§ **Work required**
Output each entry verbatim and exclude every picture from it.

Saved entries
☆ ☆ ☆ ☆ ☆ ☆ ☆

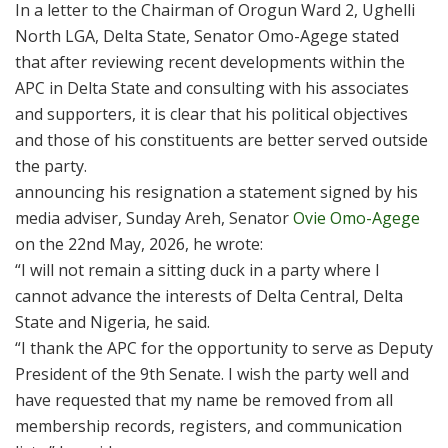
In a letter to the Chairman of Orogun Ward 2, Ughelli
North LGA, Delta State, Senator Omo-Agege stated
that after reviewing recent developments within the
APC in Delta State and consulting with his associates
and supporters, it is clear that his political objectives
and those of his constituents are better served outside
the party.
announcing his resignation a statement signed by his
media adviser, Sunday Areh, Senator
Ovie Omo-Agege
on the 22nd May, 2026, he wrote:
“I will not remain a sitting duck in a party where I
cannot advance the interests of Delta Central, Delta
State and Nigeria, he said.
“I thank the APC for the opportunity to serve as Deputy
President of the 9th Senate. I wish the party well and
have requested that my name be removed from all
membership records, registers, and communication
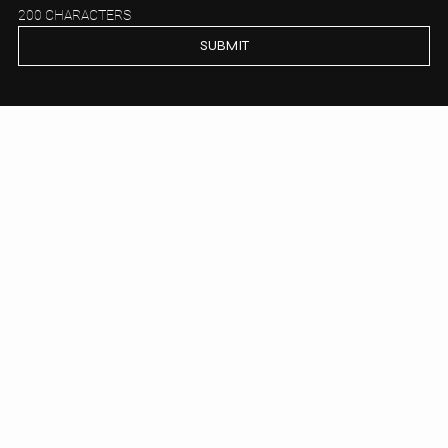
200 CHARACTERS
SUBMIT
P.com
Legal & Corporate
HOME
LEGAL
FINANCE e M&A
CORPORATE
TAX
ACADEMY
PUBBLICAZIONI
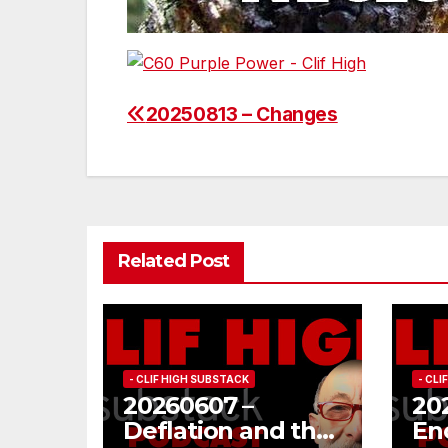
20250813 – Changes
Post
navigation
Related Post
- CLIF HIGH SUBSTACK
- CL
20260607 –
20
Deflation and the
En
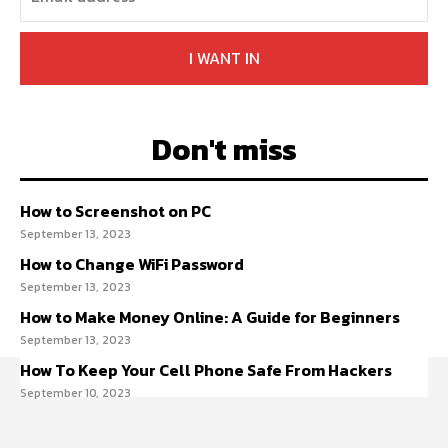
I WANT IN
Don't miss
How to Screenshot on PC
September 13, 2023
How to Change WiFi Password
September 13, 2023
How to Make Money Online: A Guide for Beginners
September 13, 2023
How To Keep Your Cell Phone Safe From Hackers
September 10, 2023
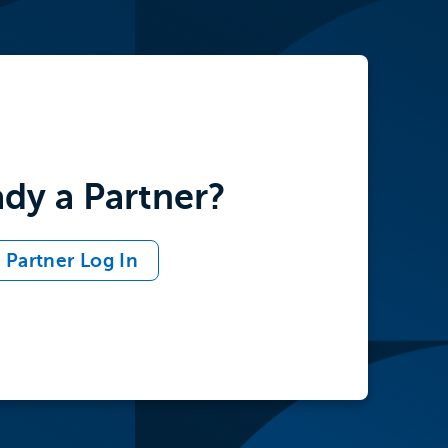
ady a Partner?
Partner Log In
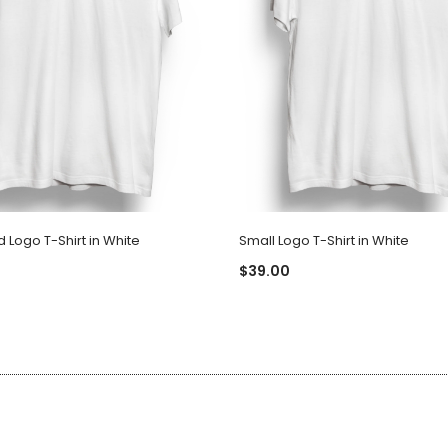
Logo T-Shirt in White
Small Logo T-Shirt in White
$39.00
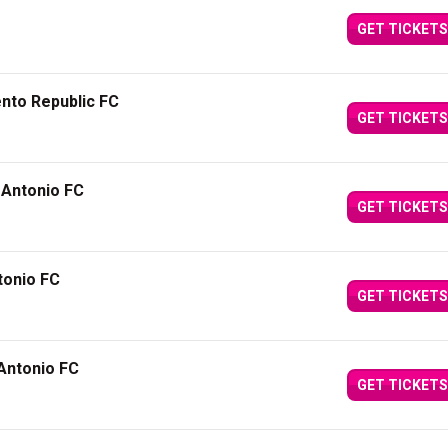
GET TICKETS
nto Republic FC
GET TICKETS
 Antonio FC
GET TICKETS
tonio FC
GET TICKETS
Antonio FC
GET TICKETS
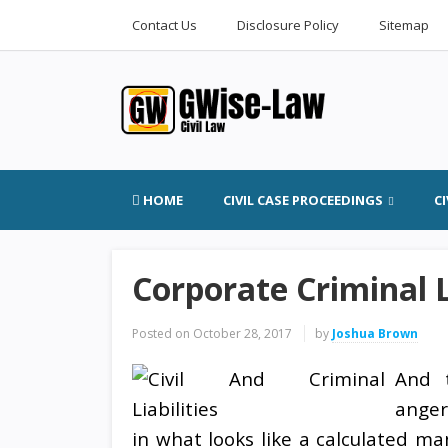
Contact Us
Disclosure Policy
Sitemap
HOME
CIVIL CASE PROCEEDINGS
C
Corporate Criminal L
Posted on
October 28, 2017
by
Joshua Brown
And t
anger
in what looks like a calculated m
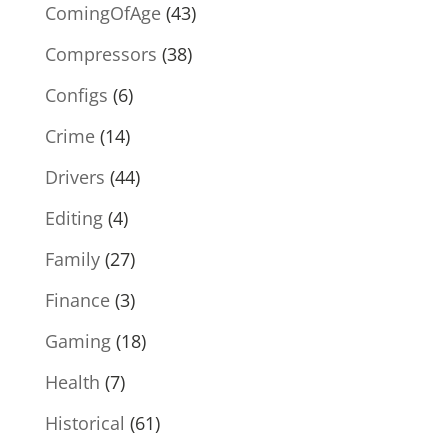
ComingOfAge
(43)
Compressors
(38)
Configs
(6)
Crime
(14)
Drivers
(44)
Editing
(4)
Family
(27)
Finance
(3)
Gaming
(18)
Health
(7)
Historical
(61)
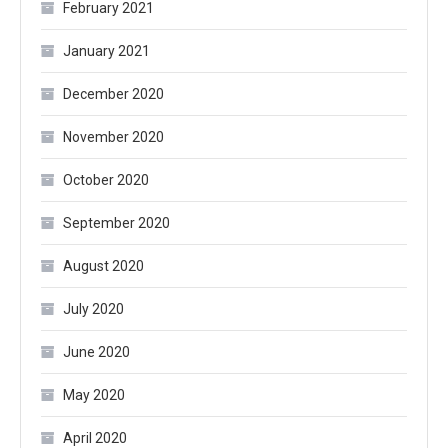
February 2021
January 2021
December 2020
November 2020
October 2020
September 2020
August 2020
July 2020
June 2020
May 2020
April 2020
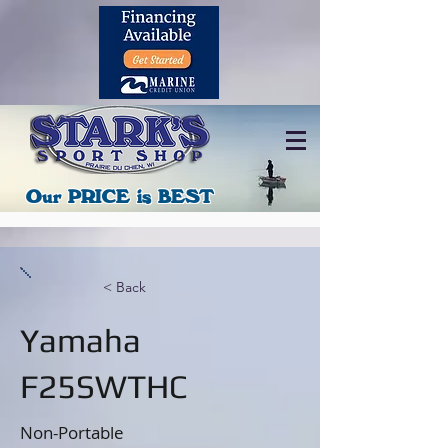
608-326-2478
Promotions
Our PRICE is BEST
< Back
Yamaha
F25SWTHC
Non-Portable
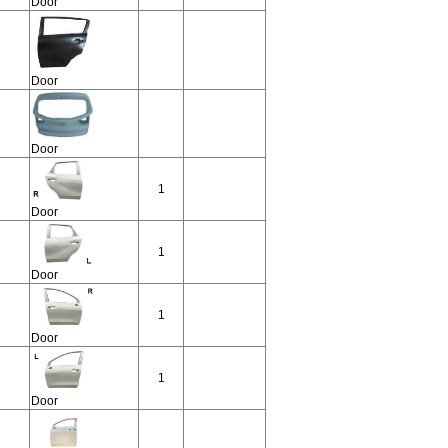
Door
Door
Door
1
Door
1
Door
1
Door
1
Door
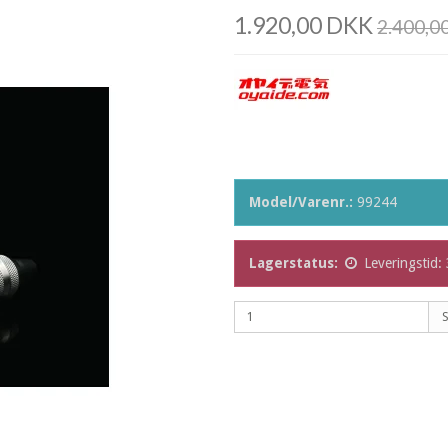
1.920,00 DKK
2.400,0
Model/Varenr.:
99244
Lagerstatus:
Leveringstid:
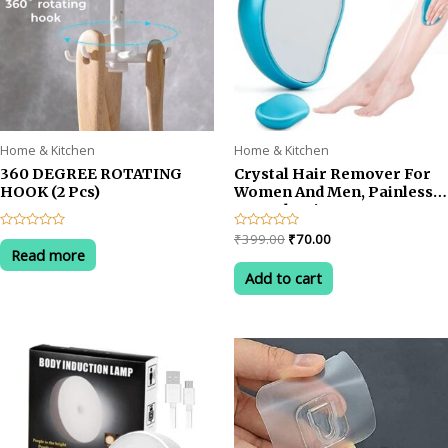
Home & Kitchen
Home & Kitchen
360 DEGREE ROTATING
Crystal Hair Remover For
HOOK (2 Pcs)
Women And Men, Painless
Crystal Hair Eraser For
Arms Legs & Back, Reusable
Original
Current
Rated
Rated
₹
399.00
₹
70.00
Hair Removal Stone
0
0
Read more
price
price
out
out
was:
is:
of
of
Add to cart
5
5
₹399.00.
₹70.00.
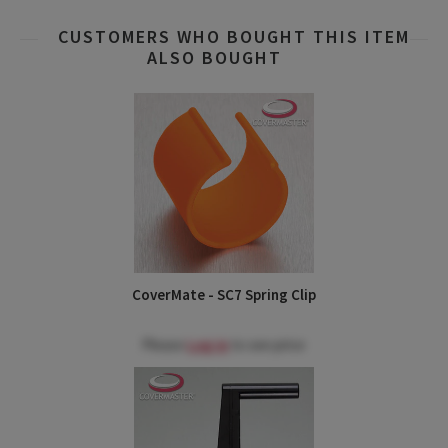
CUSTOMERS WHO BOUGHT THIS ITEM
ALSO BOUGHT
CoverMate - SC7 Spring Clip
Please
Log in
to see price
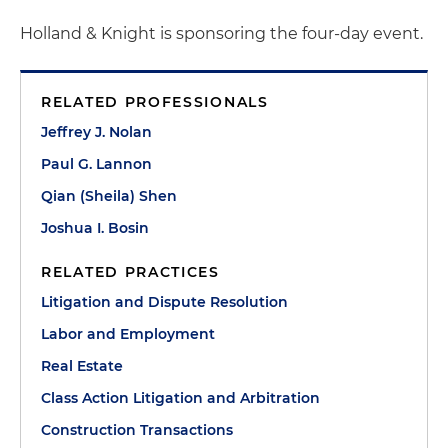
Holland & Knight is sponsoring the four-day event.
RELATED PROFESSIONALS
Jeffrey J. Nolan
Paul G. Lannon
Qian (Sheila) Shen
Joshua I. Bosin
RELATED PRACTICES
Litigation and Dispute Resolution
Labor and Employment
Real Estate
Class Action Litigation and Arbitration
Construction Transactions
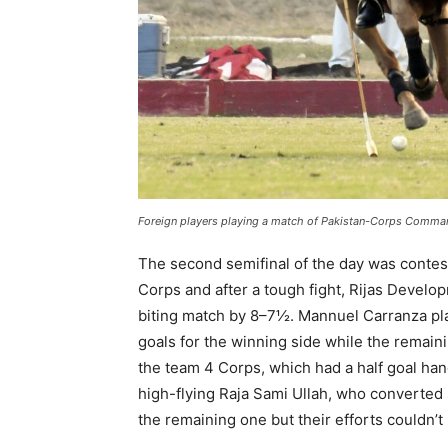
Foreign players playing a match of
Pakistan-Corps Command
The second semifinal of the day was conte
Corps and after a tough fight, Rijas Develo
biting match by 8–7½. Mannuel Carranza pl
goals for the winning side while the rema
the team 4 Corps, which had a half goal ha
high-flying Raja Sami Ullah, who converted
the remaining one but their efforts couldn’t 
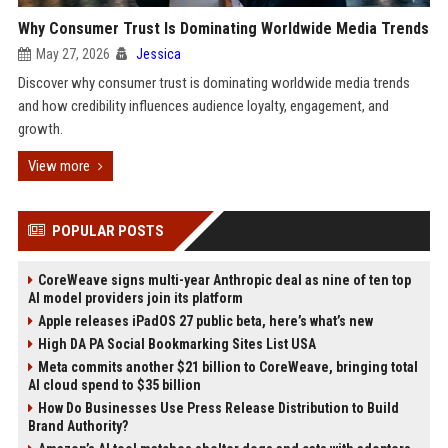
Why Consumer Trust Is Dominating Worldwide Media Trends
May 27, 2026
Jessica
Discover why consumer trust is dominating worldwide media trends
and how credibility influences audience loyalty, engagement, and
growth.
View more
POPULAR POSTS
CoreWeave signs multi-year Anthropic deal as nine of ten top
AI model providers join its platform
Apple releases iPadOS 27 public beta, here’s what’s new
High DA PA Social Bookmarking Sites List USA
Meta commits another $21 billion to CoreWeave, bringing total
AI cloud spend to $35 billion
How Do Businesses Use Press Release Distribution to Build
Brand Authority?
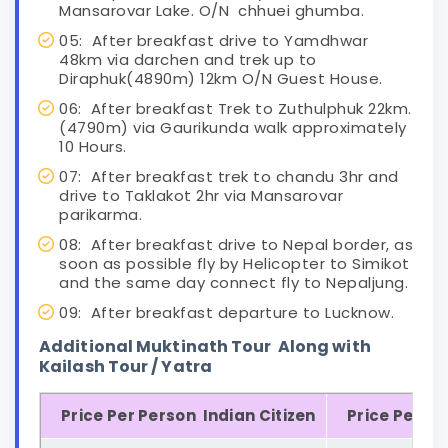
Mansarovar Lake. O/N chhuei ghumba.
05: After breakfast drive to Yamdhwar
48km via darchen and trek up to
Diraphuk(4890m) 12km O/N Guest House.
06: After breakfast Trek to Zuthulphuk 22km.
(4790m) via Gaurikunda walk approximately
10 Hours.
07: After breakfast trek to chandu 3hr and
drive to Taklakot 2hr via Mansarovar
parikarma.
08: After breakfast drive to Nepal border, as
soon as possible fly by Helicopter to Simikot
and the same day connect fly to Nepaljung.
09: After breakfast departure to Lucknow.
Additional Muktinath Tour Along with
Kailash Tour / Yatra
Price Per Person Indian Citizen
Price Per Pe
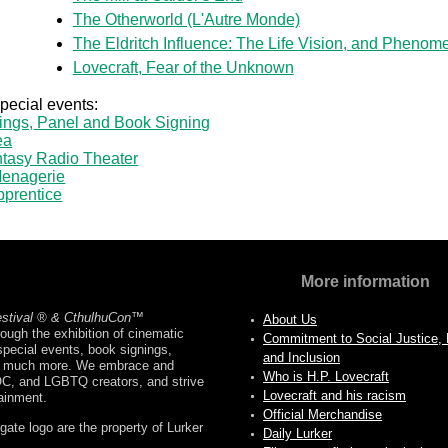
The Otherworld (L'Autre Monde)
The Eldritch Influence: The Life Vision, and Phenome
Lovecraft, Fear of the Unknown
special events:
ings, Panel and Book Signing
ea
tasy Radio Theater
enagerie
pprentice
More information
estival ® & CthulhuCon
™
About Us
ough the exhibition of cinematic
Commitment to Social Justice, D
pecial events, book signings,
and Inclusion
nd much more. We embrace and
Who is H.P. Lovecraft
OC, and LGBTQ creators, and strive
Lovecraft and his racism
tainment.
Official Merchandise
ate logo are the property of Lurker
Daily Lurker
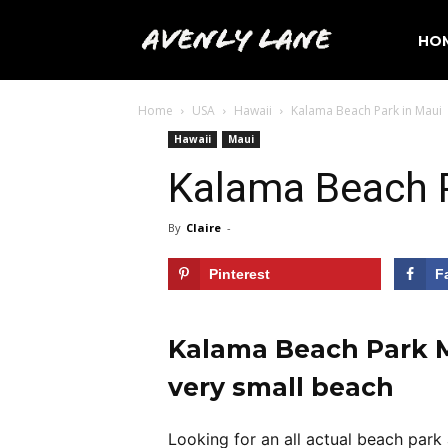
Avenly
HO
Home
USA
Hawaii
Kalama Beach Park in Maui
Lane
Hawaii
Maui
Kalama Beach P
Travel
By
Claire
-
Pinterest
F
Kalama Beach Park Ma
very small beach
Looking for an all actual beach park 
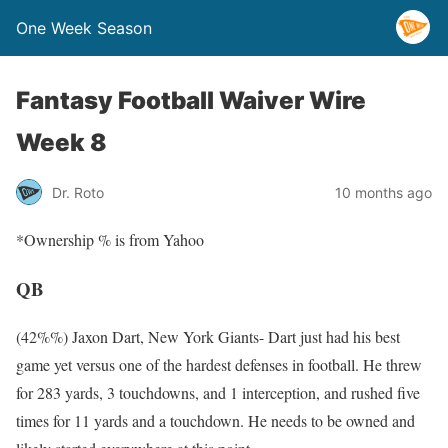
One Week Season
Fantasy Football Waiver Wire
Week 8
Dr. Roto
10 months ago
*Ownership % is from Yahoo
QB
(42%%) Jaxon Dart, New York Giants- Dart just had his best
game yet versus one of the hardest defenses in football. He threw
for 283 yards, 3 touchdowns, and 1 interception, and rushed five
times for 11 yards and a touchdown. He needs to be owned and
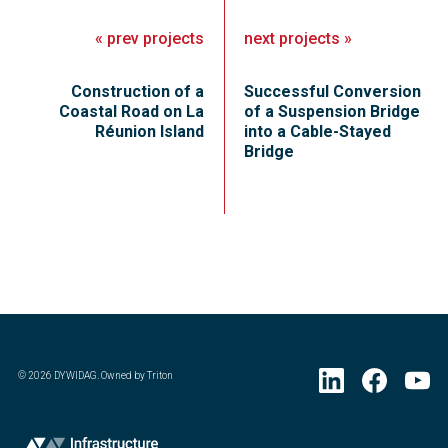
«
prev
projects
next
projects
»
Construction of a
Successful Conversion
Coastal Road on La
of a Suspension Bridge
Réunion Island
into a Cable-Stayed
Bridge
©
2026
DYWIDAG. Owned by Triton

☆ ☆ ☆ ☆ ☆ ☆ ☆

§ **Solution below**
In a letter to the Chairman of Orogun Ward 2, Ughelli
North LGA, Delta State, Senator Omo-Agege stated
that after reviewing recent developments within the
APC in Delta State and consulting with his associates
and supporters, it is clear that his political objectives
and those of his constituents are better served outside
the party.
announcing his resignation a statement signed by his
media adviser, Sunday Areh, Senator
Ovie Omo-Agege
on the 22nd May, 2026, he wrote:
“I will not remain a sitting duck in a party where I
cannot advance the interests of Delta Central, Delta
State and Nigeria, he said.
“I thank the APC for the opportunity to serve as Deputy
President of the 9th Senate. I wish the party well and
have requested that my name be removed from all
membership records, registers, and communication
200 CHARACTERS
SUBMIT
P.com
Legal & Corporate
HOME
LEGAL
FINANCE e M&A
CORPORATE
TAX
ACADEMY
PUBBLICAZIONI
20250813 – Changes
Post
navigation
Related Post
- CLIF HIGH SUBSTACK
- CL
20260607 –
20
Deflation and the
En
I WANT IN
Don't miss
How to Screenshot on PC
September 13, 2023
How to Change WiFi Password
September 13, 2023
How to Make Money Online: A Guide for Beginners
September 13, 2023
How To Keep Your Cell Phone Safe From Hackers
September 10, 2023
ady a Partner?
Partner Log In
Logo T-Shirt in White
Small Logo T-Shirt in White
$39.00
GET TICKETS
nto Republic FC
GET TICKETS
 Antonio FC
GET TICKETS
tonio FC
GET TICKETS
Antonio FC
GET TICKETS
Contact Us
Disclosure Policy
Sitemap
HOME
CIVIL CASE PROCEEDINGS
C
Corporate Criminal L
Posted on
October 28, 2017
by
Joshua Brown
And t
anger
in what looks like a calculated m
ComingOfAge
(43)
Compressors
(38)
Configs
(6)
Crime
(14)
Drivers
(44)
Editing
(4)
Family
(27)
Finance
(3)
Gaming
(18)
Health
(7)
Historical
(61)
February 2021
January 2021
December 2020
November 2020
October 2020
September 2020
August 2020
July 2020
June 2020
May 2020
April 2020
608-326-2478
Promotions
Our PRICE is BEST
< Back
Yamaha
F25SWTHC
Non-Portable
Door
Door
Door
1
Door
1
Door
1
Door
1
Door
1.920,00 DKK
2.400,0
Model/Varenr.:
99244
Lagerstatus:
Leveringstid:
Home & Kitchen
Home & Kitchen
360 DEGREE ROTATING
Crystal Hair Remover For
HOOK (2 Pcs)
Women And Men, Painless
Crystal Hair Eraser For
Arms Legs & Back, Reusable
Original
Current
Rated
Rated
₹
399.00
₹
70.00
Hair Removal Stone
0
0
Read more
price
price
out
out
was:
is:
of
of
Add to cart
5
5
₹399.00.
₹70.00.
CUSTOMERS WHO BOUGHT THIS ITEM
ALSO BOUGHT
CoverMate - SC7 Spring Clip
Please
Log in
to see price
Holland & Knight is sponsoring the four-day event.
RELATED PROFESSIONALS
Jeffrey J. Nolan
Paul G. Lannon
Qian (Sheila) Shen
Joshua I. Bosin
RELATED PRACTICES
Litigation and Dispute Resolution
Labor and Employment
Real Estate
Class Action Litigation and Arbitration
Construction Transactions
Foreign players playing a match of
Pakistan-Corps Command
The second semifinal of the day was conte
Corps and after a tough fight, Rijas Develo
biting match by 8–7½. Mannuel Carranza pl
goals for the winning side while the rema
the team 4 Corps, which had a half goal ha
high-flying Raja Sami Ullah, who converted
the remaining one but their efforts couldn’t 
Why Consumer Trust Is Dominating Worldwide Media Trends
May 27, 2026
Jessica
Discover why consumer trust is dominating worldwide media trends
and how credibility influences audience loyalty, engagement, and
growth.
View more
POPULAR POSTS
CoreWeave signs multi-year Anthropic deal as nine of ten top
AI model providers join its platform
Apple releases iPadOS 27 public beta, here’s what’s new
High DA PA Social Bookmarking Sites List USA
Meta commits another $21 billion to CoreWeave, bringing total
AI cloud spend to $35 billion
How Do Businesses Use Press Release Distribution to Build
Brand Authority?
Mansarovar Lake. O/N chhuei ghumba.
05: After breakfast drive to Yamdhwar
48km via darchen and trek up to
Diraphuk(4890m) 12km O/N Guest House.
06: After breakfast Trek to Zuthulphuk 22km.
(4790m) via Gaurikunda walk approximately
10 Hours.
07: After breakfast trek to chandu 3hr and
drive to Taklakot 2hr via Mansarovar
parikarma.
08: After breakfast drive to Nepal border, as
soon as possible fly by Helicopter to Simikot
and the same day connect fly to Nepaljung.
09: After breakfast departure to Lucknow.
Additional Muktinath Tour Along with
Kailash Tour / Yatra
Price Per Person Indian Citizen
Price Per Pe
The Otherworld (L'Autre Monde)
The Eldritch Influence: The Life Vision, and Phenome
Lovecraft, Fear of the Unknown
special events:
ings, Panel and Book Signing
ea
tasy Radio Theater
enagerie
pprentice
More information
estival ® & CthulhuCon
™
About Us
ough the exhibition of cinematic
Commitment to Social Justice, D
pecial events, book signings,
and Inclusion
nd much more. We embrace and
Who is H.P. Lovecraft
OC, and LGBTQ creators, and strive
Lovecraft and his racism
tainment.
Official Merchandise
ate logo are the property of Lurker
Daily Lurker
Avenly
HO
Home
USA
Hawaii
Kalama Beach Park in Maui
Lane
Hawaii
Maui
Kalama Beach P
Travel
By
Claire
-
Pinterest
F
Kalama Beach Park Ma
very small beach
Looking for an all actual beach park 
One Week Season
Fantasy Football Waiver Wire
Week 8
Dr. Roto
10 months ago
*Ownership % is from Yahoo
QB
(42%%) Jaxon Dart, New York Giants- Dart just had his best
game yet versus one of the hardest defenses in football. He threw
for 283 yards, 3 touchdowns, and 1 interception, and rushed five
times for 11 yards and a touchdown. He needs to be owned and
«
prev
projects
next
projects
»
Construction of a
Successful Conversion
Coastal Road on La
of a Suspension Bridge
Réunion Island
into a Cable-Stayed
Bridge
©
2026
DYWIDAG. Owned by Triton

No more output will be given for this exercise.